Since former truck driver and machine operator Ray is also sick, diagnosed with MS in 2007, Vanessa stays home to care for him and their daughter. As well as losing feeling in his left arm and hand five years ago, Ray has experienced bouts of temporary vision loss and paralysis, accompanied by daily fatigue, brain fog and weakness.
“Now to have my daughter terminally ill, I think, ‘If she can do it, I can do better for her’,” says the loving dad, whose treatment includes steroid infusions. “I won’t bow down to the illness. I’m meant to be in a wheelchair, but I’ve defied the odds a bit there. I’m stubborn, and I see that in Summer too.”
Despite Summer’s challenges, including being declared legally blind just two months after her diagnosis, her bright and loving personality still shines through.
“Summer is one of the strongest people I know, even though she struggles,” enthuses Vanessa, whose husband describes her as a superwoman. “She went from being independent to having me shower and dress her, but she still does it with a smile.”
“Ever since she was little, Summer used to say that seeing people smile made her heart sing.

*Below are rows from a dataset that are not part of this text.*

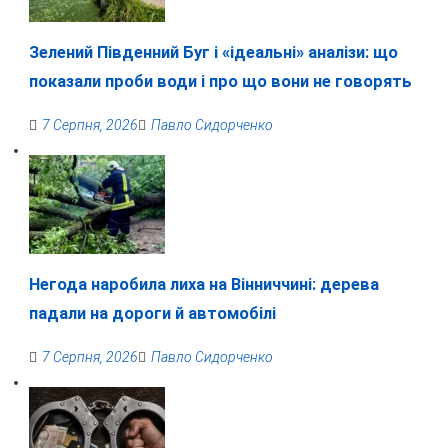
Зелений Південний Буг і «ідеальні» аналізи: що
показали проби води і про що вони не говорять
7 Серпня, 2026
Павло Сидорченко
Негода наробила лиха на Вінниччині: дерева
падали на дороги й автомобілі
7 Серпня, 2026
Павло Сидорченко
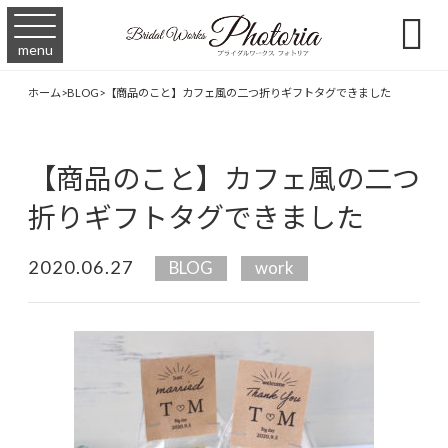

menu
ホーム
>
BLOG
>
【商品のこと】カフェ風の二つ折りギフトタグできました
【商品のこと】カフェ風の二つ
折りギフトタグできました
2020.06.27
BLOG
work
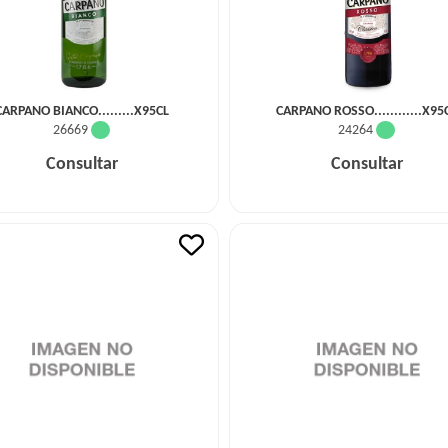
CARPANO BIANCO.........X95CL
CARPANO ROSSO............X95
26669
24264
Consultar
Consultar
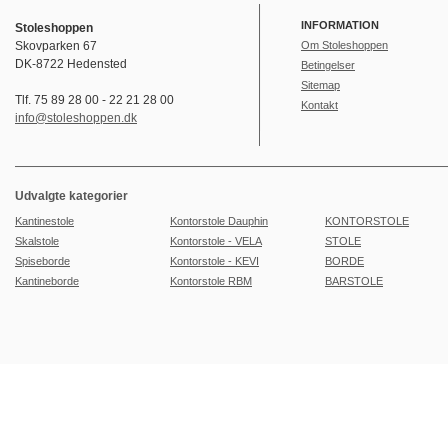
INFORMATION
Stoleshoppen
Skovparken 67
Om Stoleshoppen
DK-8722 Hedensted
Betingelser
Sitemap
Tlf. 75 89 28 00 - 22 21 28 00
Kontakt
info@stoleshoppen.dk
Udvalgte kategorier
Kantinestole
Kontorstole Dauphin
KONTORSTOLE
Skalstole
Kontorstole - VELA
STOLE
Spiseborde
Kontorstole - KEVI
BORDE
Kantineborde
Kontorstole RBM
BARSTOLE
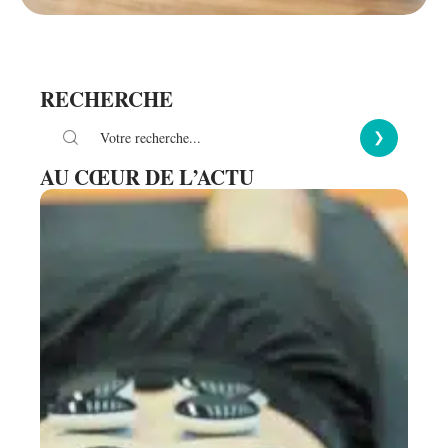
RECHERCHE
AU CŒUR DE L’ACTU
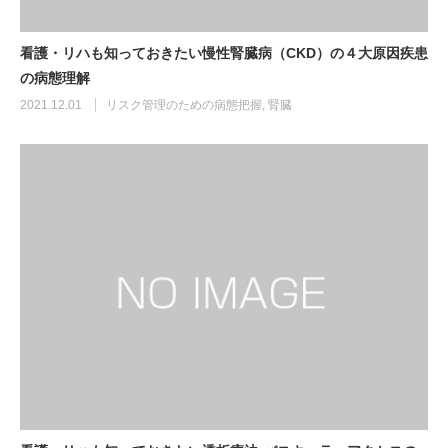
看護・リハも知っておきたい慢性腎臓病（CKD）の４大原因疾患
の病態理解
2021.12.01
リスク管理のための病態把握
,
腎臓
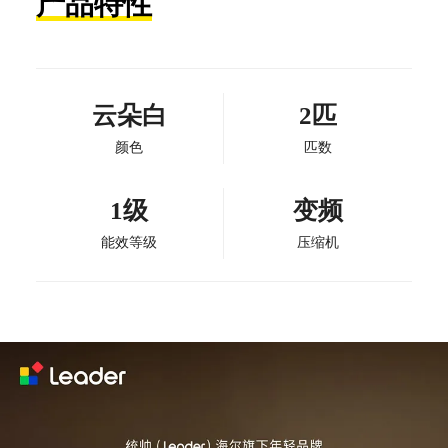
产品特性
云朵白
2匹
颜色
匹数
1级
变频
能效等级
压缩机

If we were in town and she saw an elderly person with a lovely knitted cardigan, she always had to stop and tell them how nice they looked.”
The trio has a tradition where whenever they say goodbye, they put their noses together like a hongi and move side to side. Summer started it when she was little. “Now she has lost her vision, that’s what we do, and we always ask if she knows what it means,” Ray says. “She replies, ‘Mama and Dada’.”
The couple hope that as Summer’s disease progresses, she’ll always know that the feeling of touching noses means Mum and Dad.
“Summer still smiles every day, and when people ask how we’re doing it, we say we weren’t given a choice, but while she’s happy, it keeps us going,” Vanessa concludes. “We always tell her she’s very special and very loved, and we won’t ever give up.”